** AIM OF THE TASK **
Range to output from the entries below: the line containing "施設・サービス案内 (432, 35)" through the line containing "タロット占い (295, 224)". Set it down exactly, ends included, nothing else.

** SUPPLIED INFORMATION **
▬▬▬▬▬▬

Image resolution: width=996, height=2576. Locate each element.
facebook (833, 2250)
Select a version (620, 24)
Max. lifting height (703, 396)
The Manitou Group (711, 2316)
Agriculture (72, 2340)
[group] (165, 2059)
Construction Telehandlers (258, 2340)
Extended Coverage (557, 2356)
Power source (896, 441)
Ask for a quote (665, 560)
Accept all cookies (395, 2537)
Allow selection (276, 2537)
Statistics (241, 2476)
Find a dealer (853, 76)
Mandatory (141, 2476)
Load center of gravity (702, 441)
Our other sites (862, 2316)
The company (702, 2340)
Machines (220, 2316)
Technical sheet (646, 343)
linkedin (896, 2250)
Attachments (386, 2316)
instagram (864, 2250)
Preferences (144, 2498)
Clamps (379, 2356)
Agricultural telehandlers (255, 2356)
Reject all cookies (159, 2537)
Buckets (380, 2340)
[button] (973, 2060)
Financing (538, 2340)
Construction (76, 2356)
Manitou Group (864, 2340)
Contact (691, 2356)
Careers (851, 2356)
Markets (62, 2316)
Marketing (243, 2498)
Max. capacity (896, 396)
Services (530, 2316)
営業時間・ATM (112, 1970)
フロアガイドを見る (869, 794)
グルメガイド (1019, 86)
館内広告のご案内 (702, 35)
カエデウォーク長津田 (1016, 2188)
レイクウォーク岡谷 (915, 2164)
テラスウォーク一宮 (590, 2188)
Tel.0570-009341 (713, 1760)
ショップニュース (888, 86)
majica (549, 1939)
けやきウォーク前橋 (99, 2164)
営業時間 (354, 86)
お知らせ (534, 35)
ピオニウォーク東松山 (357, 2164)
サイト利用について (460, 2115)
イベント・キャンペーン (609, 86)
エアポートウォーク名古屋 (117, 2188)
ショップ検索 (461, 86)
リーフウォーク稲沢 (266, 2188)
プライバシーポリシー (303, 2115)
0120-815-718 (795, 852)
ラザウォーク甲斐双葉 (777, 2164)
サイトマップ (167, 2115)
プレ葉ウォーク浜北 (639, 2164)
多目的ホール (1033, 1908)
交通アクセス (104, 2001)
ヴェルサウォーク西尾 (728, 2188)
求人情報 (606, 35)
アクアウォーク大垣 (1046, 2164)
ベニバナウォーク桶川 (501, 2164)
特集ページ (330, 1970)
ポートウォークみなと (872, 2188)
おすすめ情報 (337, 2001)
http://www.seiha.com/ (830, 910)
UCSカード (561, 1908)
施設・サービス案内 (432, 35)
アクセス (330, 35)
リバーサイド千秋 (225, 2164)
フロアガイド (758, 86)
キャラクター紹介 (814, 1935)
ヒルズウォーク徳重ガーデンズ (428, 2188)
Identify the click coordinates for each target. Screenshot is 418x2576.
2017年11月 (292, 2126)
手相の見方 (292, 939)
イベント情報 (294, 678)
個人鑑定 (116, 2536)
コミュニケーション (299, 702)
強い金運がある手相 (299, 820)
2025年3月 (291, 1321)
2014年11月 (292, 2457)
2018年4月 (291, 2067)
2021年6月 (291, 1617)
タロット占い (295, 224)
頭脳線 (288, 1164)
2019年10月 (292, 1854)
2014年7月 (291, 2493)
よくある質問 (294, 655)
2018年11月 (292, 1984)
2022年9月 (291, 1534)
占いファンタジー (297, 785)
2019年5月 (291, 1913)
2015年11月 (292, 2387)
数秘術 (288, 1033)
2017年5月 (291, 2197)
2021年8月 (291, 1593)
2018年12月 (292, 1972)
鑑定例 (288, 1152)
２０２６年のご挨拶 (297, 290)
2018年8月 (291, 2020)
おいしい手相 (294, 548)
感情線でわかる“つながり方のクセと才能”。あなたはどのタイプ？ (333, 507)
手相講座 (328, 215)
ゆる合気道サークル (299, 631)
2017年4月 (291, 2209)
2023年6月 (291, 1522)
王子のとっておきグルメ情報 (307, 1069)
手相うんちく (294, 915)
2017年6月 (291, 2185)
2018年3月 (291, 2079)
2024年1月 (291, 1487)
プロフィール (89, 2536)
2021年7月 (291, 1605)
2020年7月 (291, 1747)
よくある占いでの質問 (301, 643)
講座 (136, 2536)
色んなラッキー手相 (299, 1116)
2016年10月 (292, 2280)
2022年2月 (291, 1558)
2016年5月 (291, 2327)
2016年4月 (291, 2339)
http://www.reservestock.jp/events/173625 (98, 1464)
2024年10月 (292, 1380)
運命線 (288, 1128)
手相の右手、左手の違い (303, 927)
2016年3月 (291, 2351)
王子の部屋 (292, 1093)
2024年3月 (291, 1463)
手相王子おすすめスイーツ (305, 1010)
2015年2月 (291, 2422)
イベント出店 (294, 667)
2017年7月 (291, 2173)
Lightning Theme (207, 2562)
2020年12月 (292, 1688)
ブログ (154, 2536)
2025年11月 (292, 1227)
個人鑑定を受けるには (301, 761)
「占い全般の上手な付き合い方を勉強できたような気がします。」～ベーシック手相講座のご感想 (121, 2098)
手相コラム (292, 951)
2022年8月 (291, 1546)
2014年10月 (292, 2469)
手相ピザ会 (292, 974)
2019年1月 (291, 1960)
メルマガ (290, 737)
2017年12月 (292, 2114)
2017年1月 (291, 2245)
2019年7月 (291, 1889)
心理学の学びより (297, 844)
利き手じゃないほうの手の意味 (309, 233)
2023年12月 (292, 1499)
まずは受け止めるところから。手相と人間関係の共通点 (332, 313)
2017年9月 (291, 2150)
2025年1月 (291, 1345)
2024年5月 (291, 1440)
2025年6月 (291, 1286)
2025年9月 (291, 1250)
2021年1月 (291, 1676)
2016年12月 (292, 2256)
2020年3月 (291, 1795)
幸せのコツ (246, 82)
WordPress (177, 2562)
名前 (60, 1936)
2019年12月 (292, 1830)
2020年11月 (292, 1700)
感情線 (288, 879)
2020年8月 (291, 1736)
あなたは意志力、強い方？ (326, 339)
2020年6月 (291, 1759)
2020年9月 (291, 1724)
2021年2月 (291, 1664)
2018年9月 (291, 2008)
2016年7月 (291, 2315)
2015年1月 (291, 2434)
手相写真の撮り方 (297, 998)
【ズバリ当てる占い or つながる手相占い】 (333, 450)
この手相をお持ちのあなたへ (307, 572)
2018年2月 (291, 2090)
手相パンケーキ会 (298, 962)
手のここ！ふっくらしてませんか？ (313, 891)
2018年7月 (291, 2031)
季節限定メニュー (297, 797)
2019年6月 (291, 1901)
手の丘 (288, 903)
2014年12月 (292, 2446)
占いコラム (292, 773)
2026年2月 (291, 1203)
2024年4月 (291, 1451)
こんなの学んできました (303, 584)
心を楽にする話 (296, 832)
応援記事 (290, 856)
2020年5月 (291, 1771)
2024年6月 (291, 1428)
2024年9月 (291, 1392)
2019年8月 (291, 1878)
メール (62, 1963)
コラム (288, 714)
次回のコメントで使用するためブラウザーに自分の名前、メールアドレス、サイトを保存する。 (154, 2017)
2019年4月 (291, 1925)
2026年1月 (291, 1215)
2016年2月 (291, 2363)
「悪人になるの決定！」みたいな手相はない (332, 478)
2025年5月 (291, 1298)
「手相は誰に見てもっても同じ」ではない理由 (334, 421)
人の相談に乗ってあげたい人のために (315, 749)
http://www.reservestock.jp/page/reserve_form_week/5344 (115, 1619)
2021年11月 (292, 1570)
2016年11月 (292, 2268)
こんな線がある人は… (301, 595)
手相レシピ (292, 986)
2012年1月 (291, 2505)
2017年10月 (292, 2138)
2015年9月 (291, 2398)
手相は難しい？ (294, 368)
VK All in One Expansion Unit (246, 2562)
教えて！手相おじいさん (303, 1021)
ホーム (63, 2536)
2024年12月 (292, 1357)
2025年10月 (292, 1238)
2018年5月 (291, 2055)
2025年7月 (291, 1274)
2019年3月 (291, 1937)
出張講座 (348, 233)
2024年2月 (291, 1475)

▬▬▬▬▬▬

** REPLY TO THE EXERCISE **
施設・サービス案内 (432, 35)
アクセス (330, 35)
リバーサイド千秋 (225, 2164)
フロアガイド (758, 86)
キャラクター紹介 (814, 1935)
ヒルズウォーク徳重ガーデンズ (428, 2188)
Identify the click coordinates for each target. Screenshot is 418x2576.
2017年11月 (292, 2126)
手相の見方 (292, 939)
イベント情報 (294, 678)
個人鑑定 (116, 2536)
コミュニケーション (299, 702)
強い金運がある手相 (299, 820)
2025年3月 (291, 1321)
2014年11月 (292, 2457)
2018年4月 (291, 2067)
2021年6月 (291, 1617)
タロット占い (295, 224)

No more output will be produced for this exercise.